Montadale is the name of a breed of domestic sheep developed in the 1930s by E. H. Mattingly, a Midwestern commercial lamb buyer who had a dream of developing the ideal sheep. He had been told that the best start to that goal would be to bring together the best characteristics of Midwestern mutton-type sheep and the big Western range sheep. The Montadale is considered a dual-purpose breed, raised for both wool and meat.

Mattingly selected the Cheviot and Columbia breeds as the basis for his project. The Cheviot is a small, hardy sheep developed in Scotland. It is known for its style, correctness, and muscling. The Columbia was developed in Wyoming and Idaho in the early 1900s. It is a large, big-bodied sheep with heavy, good quality fleeces. The average Montadale ram weighs 200 to 275 pounds and the ewe weighs 160 to 180 pounds.
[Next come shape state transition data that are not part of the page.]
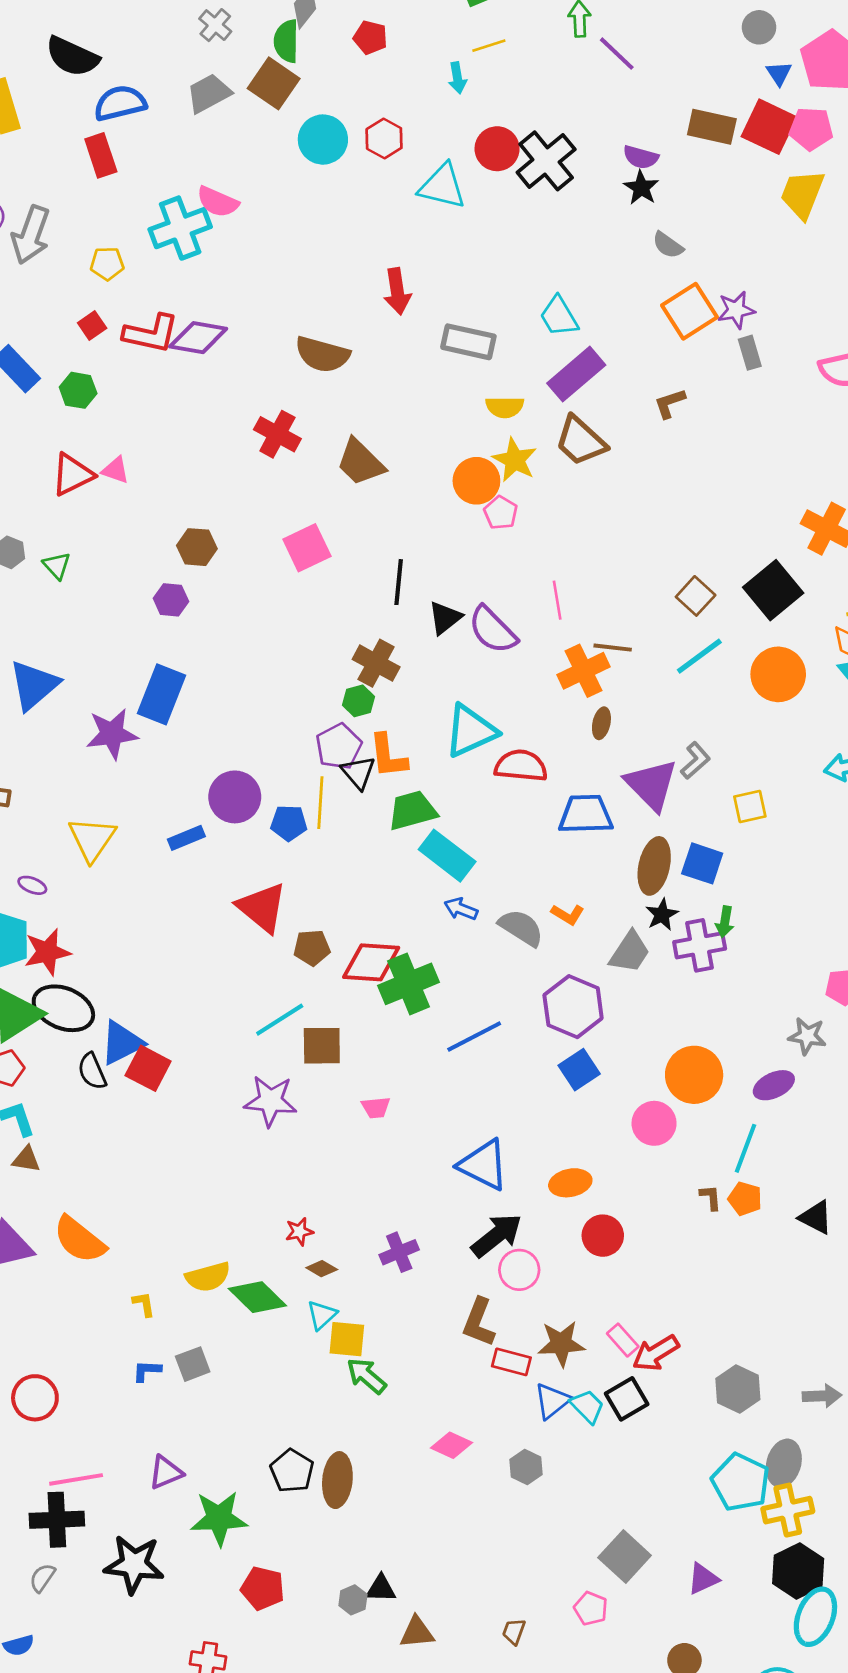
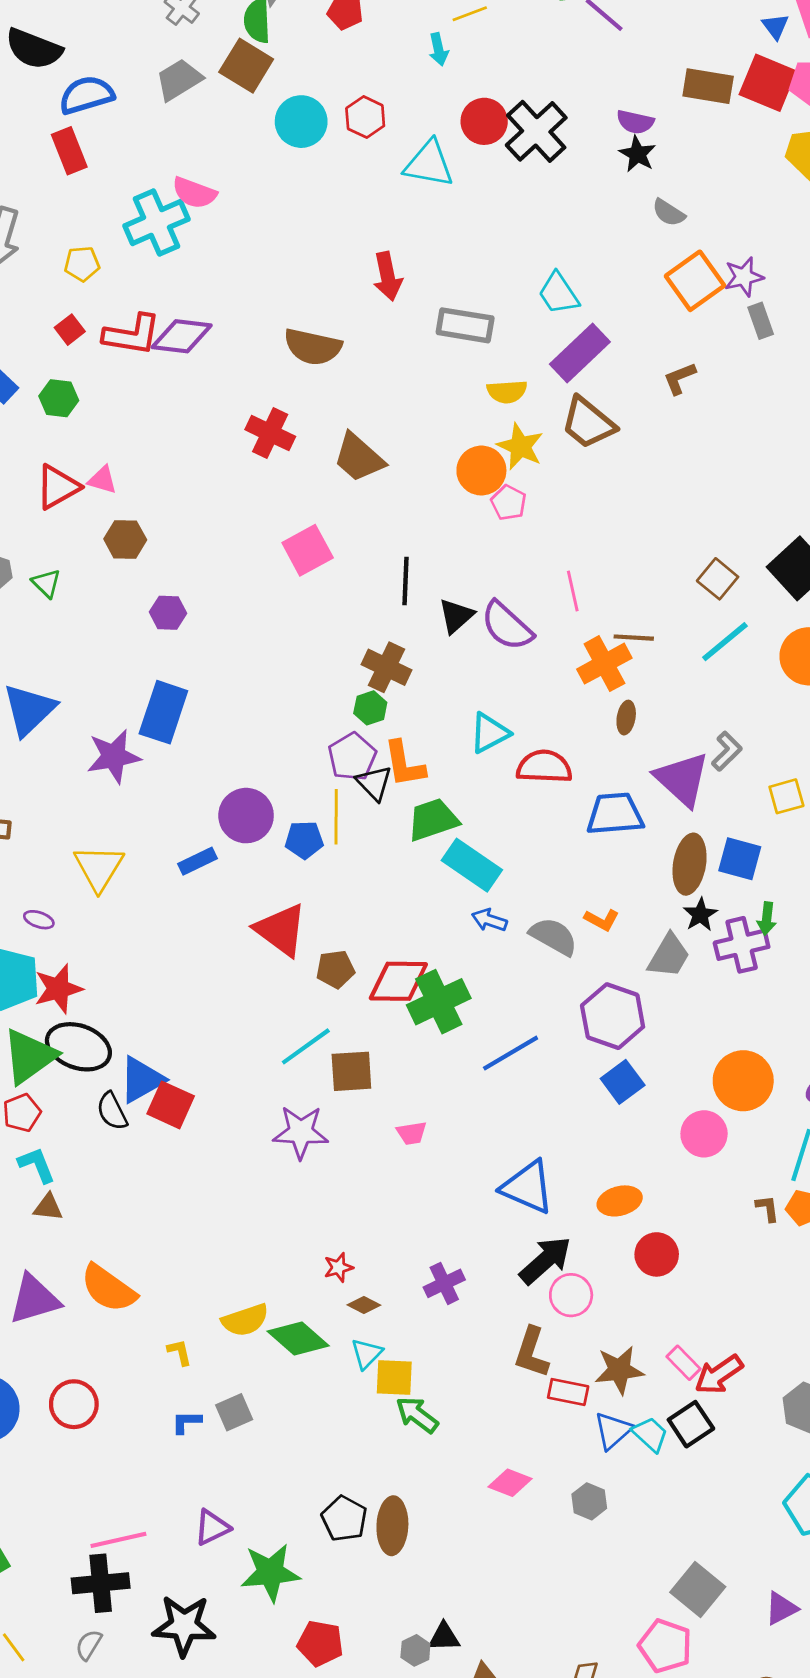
brown hexagon: (197, 547) -> (125, 539), moved
cyan triangle: (471, 731) -> (489, 733), size x0.7
red circle: (35, 1398) -> (74, 1404), moved
pink pentagon: (591, 1608) -> (665, 1646), size x1.5

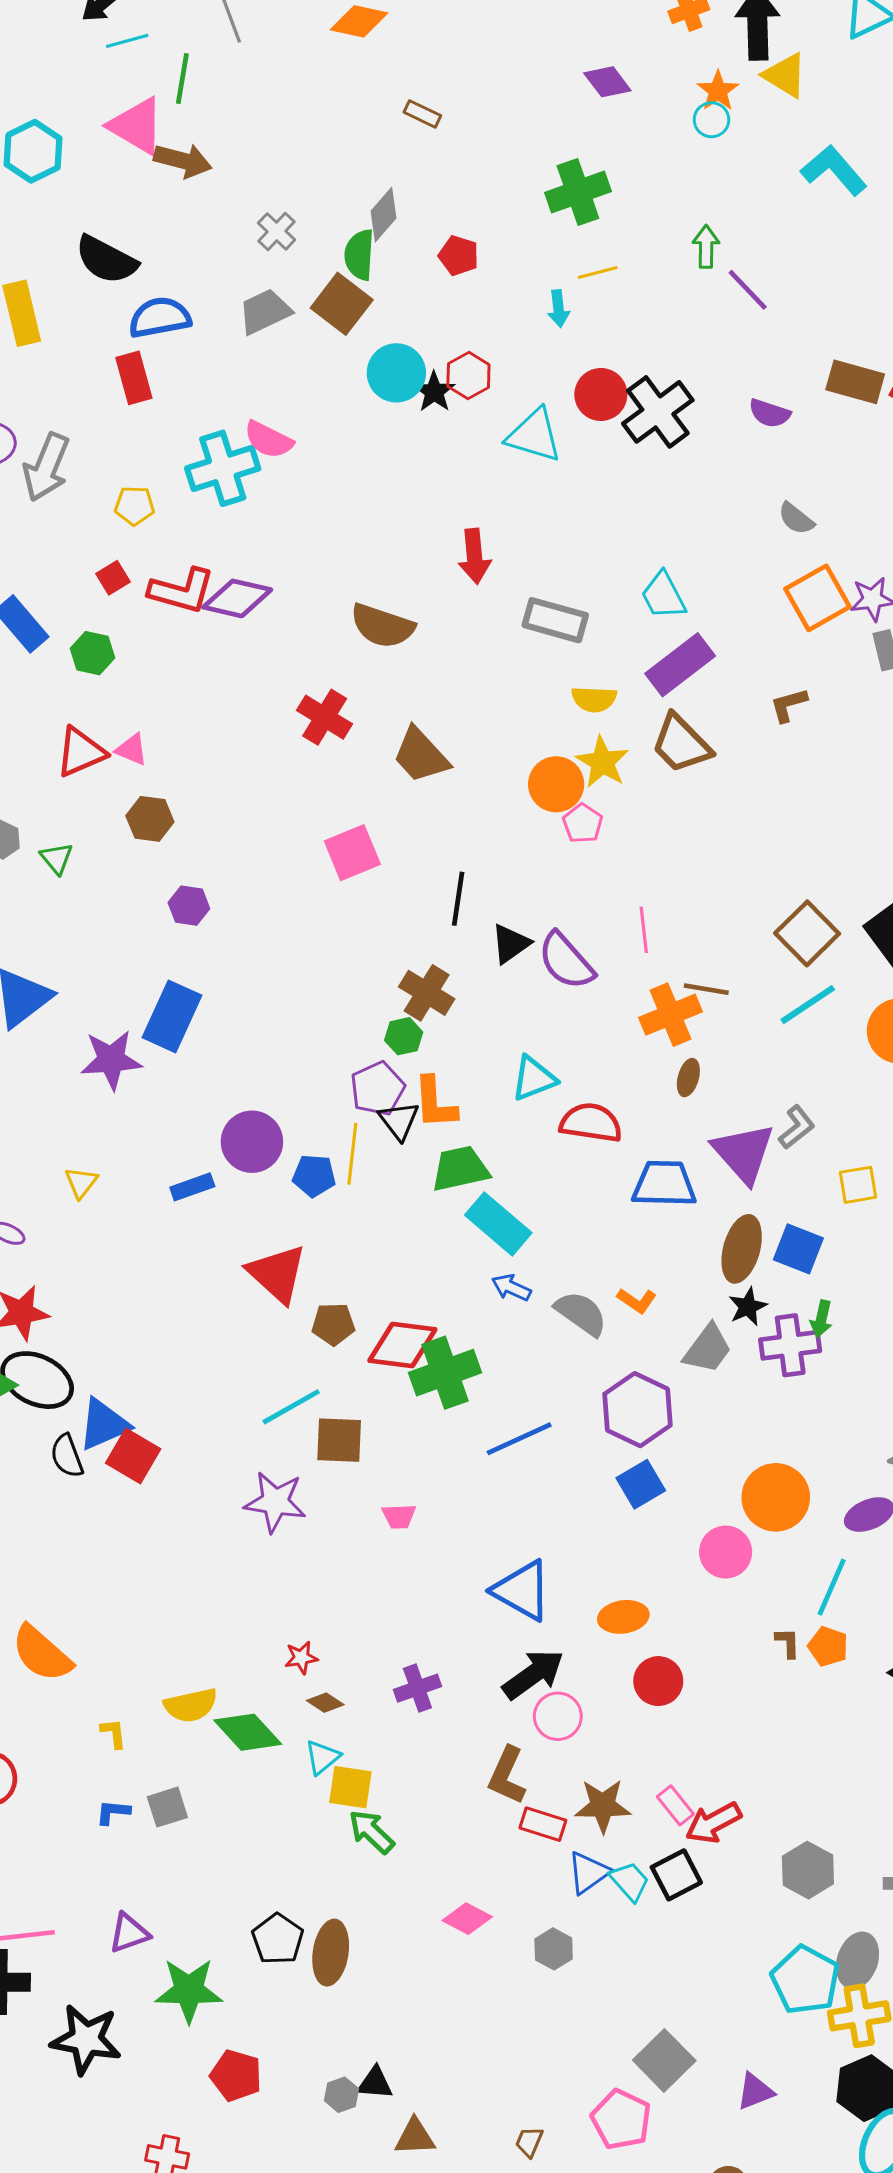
black star: (637, 154) -> (434, 392), moved
brown square: (718, 579) -> (807, 933), size x1.4
yellow triangle: (99, 868) -> (81, 1182), size x0.6

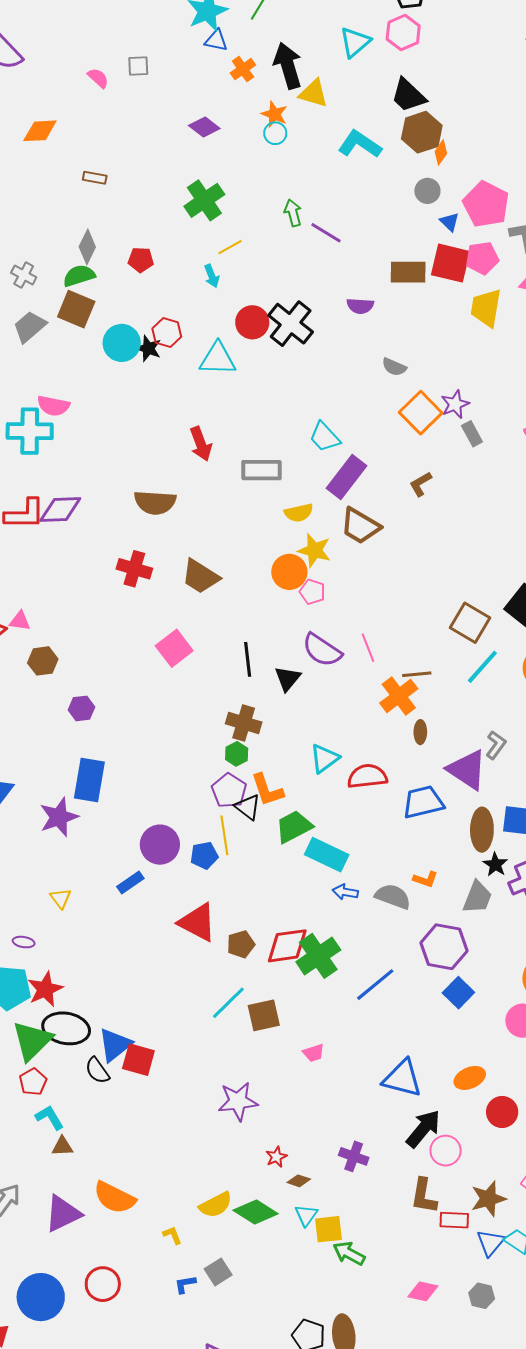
green semicircle: (359, 255) -> (79, 276), turned 84
cyan cross: (223, 468) -> (30, 431), turned 33
purple semicircle: (566, 961) -> (322, 650), moved
purple star: (275, 1502) -> (238, 1101), moved
purple cross: (417, 1688) -> (354, 1156), turned -36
The first cross of Columbia rams on Cheviot ewes proved to Mattingly that his project was on track. However, he also tried breeding Cheviot rams to Columbia ewes. This cross was even more successful, and was chosen as the foundation for the new breed. Montadale sheep have very white wool and little lanolin, which makes higher wool yields.

For nine years, the first Montadales were selected and line-bred to develop uniformity in breed characteristics and type. Then, the sheep were exhibited in competitions across the country. The breed quickly attracted the attention of progressive sheep producers. Montadale sheep were first imported to Canada in 1960.